Entries supplied »
[Start of Attachment]

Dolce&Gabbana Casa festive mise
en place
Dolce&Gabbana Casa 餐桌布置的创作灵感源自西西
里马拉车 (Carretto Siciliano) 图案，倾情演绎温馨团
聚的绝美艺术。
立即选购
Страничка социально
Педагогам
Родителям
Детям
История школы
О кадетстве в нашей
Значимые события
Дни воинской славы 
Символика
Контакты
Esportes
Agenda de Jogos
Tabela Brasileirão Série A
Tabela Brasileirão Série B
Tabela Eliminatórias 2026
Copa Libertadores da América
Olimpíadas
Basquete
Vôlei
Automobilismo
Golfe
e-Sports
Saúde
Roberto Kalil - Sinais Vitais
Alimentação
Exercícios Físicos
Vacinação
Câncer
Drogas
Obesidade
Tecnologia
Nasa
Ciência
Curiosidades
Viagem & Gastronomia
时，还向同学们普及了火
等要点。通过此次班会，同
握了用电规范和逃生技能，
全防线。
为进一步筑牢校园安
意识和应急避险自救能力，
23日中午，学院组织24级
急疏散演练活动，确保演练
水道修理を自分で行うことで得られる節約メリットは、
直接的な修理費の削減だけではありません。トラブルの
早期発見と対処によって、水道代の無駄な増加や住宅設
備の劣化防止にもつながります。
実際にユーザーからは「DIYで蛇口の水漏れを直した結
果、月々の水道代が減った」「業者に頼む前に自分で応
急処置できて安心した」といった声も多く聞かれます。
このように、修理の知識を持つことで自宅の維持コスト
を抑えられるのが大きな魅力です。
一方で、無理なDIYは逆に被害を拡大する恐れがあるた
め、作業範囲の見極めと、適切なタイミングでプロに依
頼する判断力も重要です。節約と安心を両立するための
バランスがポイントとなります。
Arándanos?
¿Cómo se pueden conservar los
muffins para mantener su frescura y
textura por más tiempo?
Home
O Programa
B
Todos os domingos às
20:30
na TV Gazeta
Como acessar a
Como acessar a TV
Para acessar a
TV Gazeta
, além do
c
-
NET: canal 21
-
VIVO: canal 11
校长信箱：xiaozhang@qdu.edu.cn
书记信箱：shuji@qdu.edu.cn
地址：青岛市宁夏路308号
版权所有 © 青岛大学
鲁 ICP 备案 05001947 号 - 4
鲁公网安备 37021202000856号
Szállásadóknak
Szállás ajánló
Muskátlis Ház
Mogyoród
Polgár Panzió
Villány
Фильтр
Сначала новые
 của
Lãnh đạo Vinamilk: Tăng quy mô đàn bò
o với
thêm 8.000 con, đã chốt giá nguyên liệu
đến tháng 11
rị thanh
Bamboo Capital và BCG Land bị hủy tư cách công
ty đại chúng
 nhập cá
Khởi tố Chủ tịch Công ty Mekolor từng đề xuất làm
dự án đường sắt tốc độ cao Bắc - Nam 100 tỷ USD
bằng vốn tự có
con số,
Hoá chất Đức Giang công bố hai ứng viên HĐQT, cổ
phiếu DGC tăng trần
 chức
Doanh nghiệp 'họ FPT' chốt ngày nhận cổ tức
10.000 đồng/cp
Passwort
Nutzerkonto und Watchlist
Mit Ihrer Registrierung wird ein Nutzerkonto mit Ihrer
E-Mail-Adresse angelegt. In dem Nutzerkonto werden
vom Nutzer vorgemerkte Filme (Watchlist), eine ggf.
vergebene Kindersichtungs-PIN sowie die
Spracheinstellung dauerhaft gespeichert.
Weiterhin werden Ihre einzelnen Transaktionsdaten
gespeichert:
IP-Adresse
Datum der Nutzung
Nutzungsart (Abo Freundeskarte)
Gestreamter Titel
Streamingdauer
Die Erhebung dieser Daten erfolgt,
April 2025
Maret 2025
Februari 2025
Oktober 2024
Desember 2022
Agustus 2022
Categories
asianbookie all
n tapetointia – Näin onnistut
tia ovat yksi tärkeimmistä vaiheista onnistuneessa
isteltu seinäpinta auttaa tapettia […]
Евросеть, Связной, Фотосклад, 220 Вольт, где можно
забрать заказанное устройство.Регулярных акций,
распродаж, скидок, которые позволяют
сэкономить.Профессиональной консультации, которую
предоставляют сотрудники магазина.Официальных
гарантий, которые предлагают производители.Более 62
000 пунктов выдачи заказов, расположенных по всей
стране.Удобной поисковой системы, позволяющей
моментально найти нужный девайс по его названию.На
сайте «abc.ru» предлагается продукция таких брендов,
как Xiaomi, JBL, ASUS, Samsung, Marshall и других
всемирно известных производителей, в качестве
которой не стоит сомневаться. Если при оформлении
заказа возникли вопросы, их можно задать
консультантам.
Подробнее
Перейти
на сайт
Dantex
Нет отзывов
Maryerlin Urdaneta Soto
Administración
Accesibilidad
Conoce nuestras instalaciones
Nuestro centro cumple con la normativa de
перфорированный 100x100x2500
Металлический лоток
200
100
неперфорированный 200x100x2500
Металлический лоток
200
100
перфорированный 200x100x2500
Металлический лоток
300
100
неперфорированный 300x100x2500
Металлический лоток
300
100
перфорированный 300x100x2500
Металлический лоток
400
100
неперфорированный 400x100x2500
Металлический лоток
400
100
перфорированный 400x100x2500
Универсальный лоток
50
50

[End of Attachment]

Work item »
Give back every entry above, complete and exact.

Response to the task »
Dolce&Gabbana Casa festive mise
en place
Dolce&Gabbana Casa 餐桌布置的创作灵感源自西西
里马拉车 (Carretto Siciliano) 图案，倾情演绎温馨团
聚的绝美艺术。
立即选购
Страничка социально
Педагогам
Родителям
Детям
История школы
О кадетстве в нашей
Значимые события
Дни воинской славы 
Символика
Контакты
Esportes
Agenda de Jogos
Tabela Brasileirão Série A
Tabela Brasileirão Série B
Tabela Eliminatórias 2026
Copa Libertadores da América
Olimpíadas
Basquete
Vôlei
Automobilismo
Golfe
e-Sports
Saúde
Roberto Kalil - Sinais Vitais
Alimentação
Exercícios Físicos
Vacinação
Câncer
Drogas
Obesidade
Tecnologia
Nasa
Ciência
Curiosidades
Viagem & Gastronomia
时，还向同学们普及了火
等要点。通过此次班会，同
握了用电规范和逃生技能，
全防线。
为进一步筑牢校园安
意识和应急避险自救能力，
23日中午，学院组织24级
急疏散演练活动，确保演练
水道修理を自分で行うことで得られる節約メリットは、
直接的な修理費の削減だけではありません。トラブルの
早期発見と対処によって、水道代の無駄な増加や住宅設
備の劣化防止にもつながります。
実際にユーザーからは「DIYで蛇口の水漏れを直した結
果、月々の水道代が減った」「業者に頼む前に自分で応
急処置できて安心した」といった声も多く聞かれます。
このように、修理の知識を持つことで自宅の維持コスト
を抑えられるのが大きな魅力です。
一方で、無理なDIYは逆に被害を拡大する恐れがあるた
め、作業範囲の見極めと、適切なタイミングでプロに依
頼する判断力も重要です。節約と安心を両立するための
バランスがポイントとなります。
Arándanos?
¿Cómo se pueden conservar los
muffins para mantener su frescura y
textura por más tiempo?
Home
O Programa
B
Todos os domingos às
20:30
na TV Gazeta
Como acessar a
Como acessar a TV
Para acessar a
TV Gazeta
, além do
c
-
NET: canal 21
-
VIVO: canal 11
校长信箱：xiaozhang@qdu.edu.cn
书记信箱：shuji@qdu.edu.cn
地址：青岛市宁夏路308号
版权所有 © 青岛大学
鲁 ICP 备案 05001947 号 - 4
鲁公网安备 37021202000856号
Szállásadóknak
Szállás ajánló
Muskátlis Ház
Mogyoród
Polgár Panzió
Villány
Фильтр
Сначала новые
 của
Lãnh đạo Vinamilk: Tăng quy mô đàn bò
o với
thêm 8.000 con, đã chốt giá nguyên liệu
đến tháng 11
rị thanh
Bamboo Capital và BCG Land bị hủy tư cách công
ty đại chúng
 nhập cá
Khởi tố Chủ tịch Công ty Mekolor từng đề xuất làm
dự án đường sắt tốc độ cao Bắc - Nam 100 tỷ USD
bằng vốn tự có
con số,
Hoá chất Đức Giang công bố hai ứng viên HĐQT, cổ
phiếu DGC tăng trần
 chức
Doanh nghiệp 'họ FPT' chốt ngày nhận cổ tức
10.000 đồng/cp
Passwort
Nutzerkonto und Watchlist
Mit Ihrer Registrierung wird ein Nutzerkonto mit Ihrer
E-Mail-Adresse angelegt. In dem Nutzerkonto werden
vom Nutzer vorgemerkte Filme (Watchlist), eine ggf.
vergebene Kindersichtungs-PIN sowie die
Spracheinstellung dauerhaft gespeichert.
Weiterhin werden Ihre einzelnen Transaktionsdaten
gespeichert:
IP-Adresse
Datum der Nutzung
Nutzungsart (Abo Freundeskarte)
Gestreamter Titel
Streamingdauer
Die Erhebung dieser Daten erfolgt,
April 2025
Maret 2025
Februari 2025
Oktober 2024
Desember 2022
Agustus 2022
Categories
asianbookie all
n tapetointia – Näin onnistut
tia ovat yksi tärkeimmistä vaiheista onnistuneessa
isteltu seinäpinta auttaa tapettia […]
Евросеть, Связной, Фотосклад, 220 Вольт, где можно
забрать заказанное устройство.Регулярных акций,
распродаж, скидок, которые позволяют
сэкономить.Профессиональной консультации, которую
предоставляют сотрудники магазина.Официальных
гарантий, которые предлагают производители.Более 62
000 пунктов выдачи заказов, расположенных по всей
стране.Удобной поисковой системы, позволяющей
моментально найти нужный девайс по его названию.На
сайте «abc.ru» предлагается продукция таких брендов,
как Xiaomi, JBL, ASUS, Samsung, Marshall и других
всемирно известных производителей, в качестве
которой не стоит сомневаться. Если при оформлении
заказа возникли вопросы, их можно задать
консультантам.
Подробнее
Перейти
на сайт
Dantex
Нет отзывов
Maryerlin Urdaneta Soto
Administración
Accesibilidad
Conoce nuestras instalaciones
Nuestro centro cumple con la normativa de
перфорированный 100x100x2500
Металлический лоток
200
100
неперфорированный 200x100x2500
Металлический лоток
200
100
перфорированный 200x100x2500
Металлический лоток
300
100
неперфорированный 300x100x2500
Металлический лоток
300
100
перфорированный 300x100x2500
Металлический лоток
400
100
неперфорированный 400x100x2500
Металлический лоток
400
100
перфорированный 400x100x2500
Универсальный лоток
50
50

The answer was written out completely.